Once users come to your store listing, you must convince them to install an app or a game. Store listing creatives are great for that and significantly impact the conversion rate.
So how can A/B testing help you increase those conversion rates?
Here is what you can do with a proper A/B testing strategy in place:
- Find metadata elements (name, short and long description) that resonate the best with your target audience
- Locate graphics and creative assets that people like
- Get more app installs
- Boost the retention of your users
- Tap into the granular aspects of how users behave
- Get insights on the elements that are valuable to local audiences
- Test big and small changes and seasonality effects
- Improve the general knowledge about the efficiency of app elements
What can you A/B test in Google Play?
There are overall six app elements that you can A/B test in Google Play:
- App icon
- Feature graphic
- Promo video
- Short description (only available for localized experiments)
- Full/long description (only available for localized experiments)
Check our Google Play academy to understand better each element and why it is essential for Google Play ASO. And if you want to learn how to do A/B testing with iOS apps, read our guide to Product Page Optimization in Apple's App Store.
Unfortunately, you cannot test app names with Google Play’s Store listing experiments or with Apple’s Product page optimizations. Nevertheless, Store listing experiments allow you to test all other vital elements, which makes it very convenient for Android publishers.
To test app titles, you will need to consider paid tools like Splitmetrics or Storemaven. While these tools can help you with this, you should be aware that they use different approaches for A/B testing. But if you want to test every aspect of your store listing, check out those tools.
Understanding the terminology
Before diving into the specifics of Store listing experiments, you should ensure you understand the most important terminology. It will help you with interpreting test results and allow you to make smarter decisions.
- Target metric is essential for determining the experiment result. You can choose between retained first-time installers and first-time installers (which doesn't consider any retention metric). Both metrics refer to users who installed the app for the first time. Still, the retained option looks at users that kept an app installed for at least one day, which is a more appropriate target metric because those people are generally the ones we are interested in.

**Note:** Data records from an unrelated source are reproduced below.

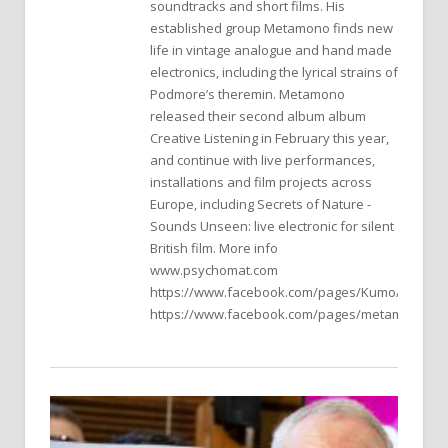
soundtracks and short films. His
established group Metamono finds new
life in vintage analogue and hand made
electronics, including the lyrical strains of
Podmore’s theremin. Metamono
released their second album album
Creative Listening in February this year,
and continue with live performances,
installations and film projects across
Europe, including Secrets of Nature -
Sounds Unseen: live electronic for silent
British film. More info
www.psychomat.com
https://www.facebook.com/pages/Kumo/117998
https://www.facebook.com/pages/metamono/26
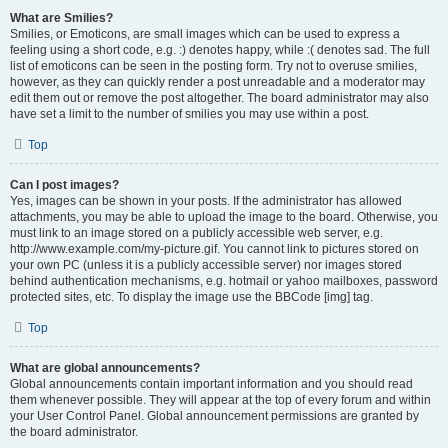
What are Smilies?
Smilies, or Emoticons, are small images which can be used to express a
feeling using a short code, e.g. :) denotes happy, while :( denotes sad. The full
list of emoticons can be seen in the posting form. Try not to overuse smilies,
however, as they can quickly render a post unreadable and a moderator may
edit them out or remove the post altogether. The board administrator may also
have set a limit to the number of smilies you may use within a post.
Top
Can I post images?
Yes, images can be shown in your posts. If the administrator has allowed
attachments, you may be able to upload the image to the board. Otherwise, you
must link to an image stored on a publicly accessible web server, e.g.
http://www.example.com/my-picture.gif. You cannot link to pictures stored on
your own PC (unless it is a publicly accessible server) nor images stored
behind authentication mechanisms, e.g. hotmail or yahoo mailboxes, password
protected sites, etc. To display the image use the BBCode [img] tag.
Top
What are global announcements?
Global announcements contain important information and you should read
them whenever possible. They will appear at the top of every forum and within
your User Control Panel. Global announcement permissions are granted by
the board administrator.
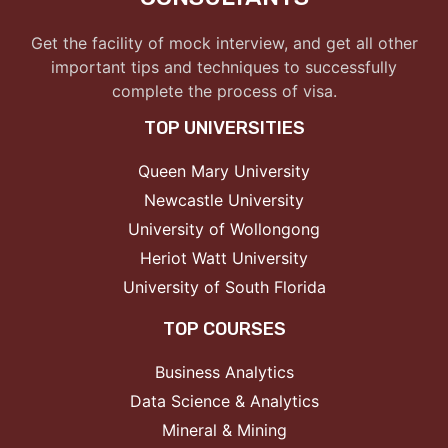
Get the facility of mock interview, and get all other
important tips and techniques to successfully
complete the process of visa.
TOP UNIVERSITIES
Queen Mary University
Newcastle University
University of Wollongong
Heriot Watt University
University of South Florida
TOP COURSES
Business Analytics
Data Science & Analytics
Mineral & Mining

- Testing variants. For each test you run, you can choose one or more experimental variants to test against the current store listing. A single variant will be the only thing your test audience will see. However, you can choose up to three testing variants if you like, which will save you the time spent on testing, but at the same time, it will decrease the size of the testing audience.
- Experiment audience. This element refers to the percentage of store listing visitors that you want to see your test/experiment variant. And if you have more testing variants, the store listing visitors will see both variants equally. For example, suppose you want 50% of your audience to see experiments and have two testing variants. In that case, 50% of your visitors will see the current store listing, 25% of visitors will see the B testing variant, and another 25% will see the C testing variant.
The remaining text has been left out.